La périphraseâmes endurcies ” fait référence aux partisans de l’esclavage et montre leur cruauté, leur absence de coeur . ODG souligne ensuite les conséquences de ces mouvements insurrectionnels  qui sont des facteurs de “division et de discorde ” :deux mots quasi- synonymes ; Cette redondance met en évidence le danger pour la paix sociale .Les accusations désignent ceux qui, en France , luttent contre l’abolition de l’esclavage dans les colonies et exercent une forme de pression économique.La périphrase “instigateurs de ces fermentations incendiaires ” permet de ne pas les  nommer directement  mais ce sont bien  : les colons  qui sont clairement visés par l’accusation .  L’expression ” il n’est pas difficile de deviner “ qui est une litote , contribue à faire des colons les principaux responsables des émeutes dans les colonies.   Ainis, l’autrice se range du côté de ceux qui accusent l’existence même  de l’esclavage d’être à l’origine des divisions de la société française . A la ligne 6, l’expression “fermentations incendiaires ” fait clairement référence aux nombreux soulèvements, parfois meurtriers qui font tache d’huile, dans les colonies françaises et en Amérique ;  la métaphore de l’embrasement est ici employée pour montrer  le caractère expansionniste du phénomène comparé à un processus de transformation naturelle : la fermentation, en effet, modifie  la composition de la matière .  Cette réflexion sur l’esclavage  a un caractère universel mais il faudra attendre, officiellement , la fin de la guerre de Sécession en 1865, pour mettre un terme à des siècles d’esclavage en Amérique.  Ce feu qui doit embraser l’Amérique est une nouvelle périphrase qui fait référence aux soulèvements de Saint- Domingue, des Caraïbes et ensuite aux révoltes dans les états du Sud de l’Amérique, par proximité géographique. On peut donc dire ici qu’ODG a une vision assez lucide de l’avenir .Elle évoque également les hommes politiques français  et notamment,par métonymie, les députés ” au sein même de l’Assemblée nationale  ” qui soutiennent l’esclavage pour des raisons philosophiques mais également par intérêt mercantile.

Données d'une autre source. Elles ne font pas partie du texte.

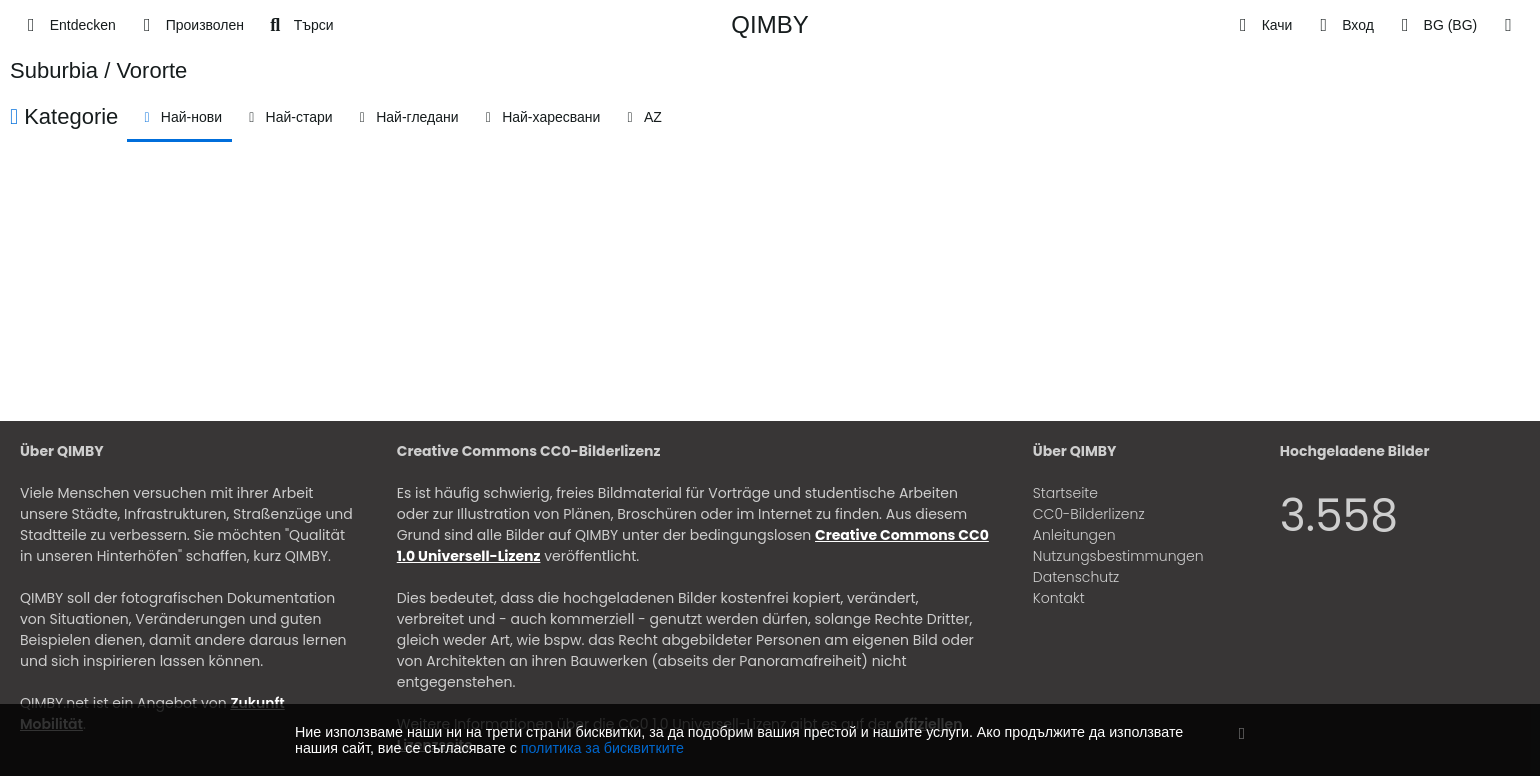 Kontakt (1059, 598)
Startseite (1065, 493)
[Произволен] (190, 25)
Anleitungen (1074, 535)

Le second mouvement du texte précise nettement les accusations contre les colons . Elle les juge , en effet, responsables des événements dramatiques dans les colonies et condamne leur attitude ; Ils prétendent “régner en despotes ” : le terme ici désigne un pouvoir abusif et tyrannique tel que celui qu’exerçaient  les tyrans antiques.  Ce pouvoir est abusif car il fait d’un homme le maître d’un autre homme et méconnait ainsi l’égalité naturelle des droits entre tous les hommes qui sont “pères et frères “ . L’argument sur lequel se fonde la critique d’ODG est celui de l’égalité naturelle qui a été formulé dans l’article premier de la DDHC : tous les hommes naissent libres et égaux en droits ” L’esclavage tel qu’il est pratiqué dans les colonies bafoue ainsi les droits naturels des êtres humains . L‘image suivante est une vive  accusation et fait allusion aux mauvais traitements infligés par les maîtres à leurs esclaves ; Leur cruauté apparait implicitement avec la référence au sang versé . Elle développe ensuite un argument encore employé aujourd’hui dans la lutte  contre le racisme : si la couleur de peau des hommes est différente, la couleur de leur sang est partout la même. Ce qui contribue à mettre en évidence ce qui les unit et les rend semblables : leur humanité . De plus, on peut penser également qu’elle évoque les enfants métis nés d’unions entre colons blancs et esclaves noires  En utilisant le pronom personnel “nous ” dans la phrase “nous le répandrons tout” elle semble provisoirement s’associer à ces exactions que l’hyperbole tout ” tend à amplifier. Les explications de ces horreurs sont données par deux subordonnées infinitives qui traduisent le but des colons ” pour assouvir notre cupidité , ou notre aveugle ambition” . Dans le premier cas, comme dans le second, les motifs de leurs actions apparaissent condamnables : ils agissent par appât du gain, soif d’argent ou parce qu’il se sentent supérieurs et cherchent à conquérir le monde .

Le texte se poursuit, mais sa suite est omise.